-- GIVEN DATA follows --
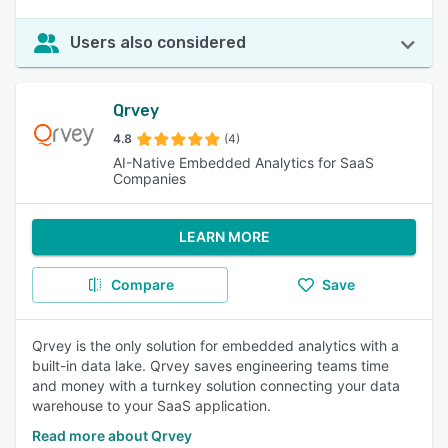
Users also considered
Qrvey
4.8
(4)
AI-Native Embedded Analytics for SaaS
Companies
LEARN MORE
Compare
Save
Qrvey is the only solution for embedded analytics with a
built-in data lake. Qrvey saves engineering teams time
and money with a turnkey solution connecting your data
warehouse to your SaaS application.
Read more about Qrvey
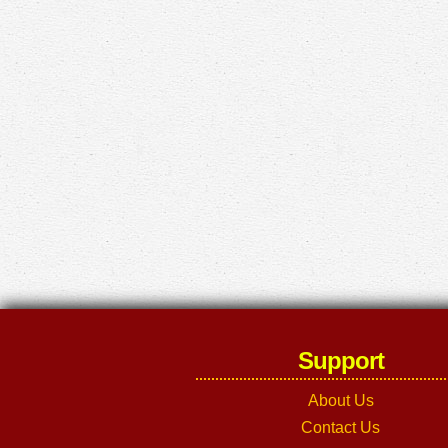
Support
About Us
Contact Us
-- GIVEN DATA concluded --
* _WORK TO COMPLETE_
Everything in the records above must be repeated exactly, apart from the pictures.

* _COMPLETED EXERCISE_
Users also considered
Qrvey
4.8
(4)
AI-Native Embedded Analytics for SaaS
Companies
LEARN MORE
Compare
Save
Qrvey is the only solution for embedded analytics with a
built-in data lake. Qrvey saves engineering teams time
and money with a turnkey solution connecting your data
warehouse to your SaaS application.
Read more about Qrvey
Support
About Us
Contact Us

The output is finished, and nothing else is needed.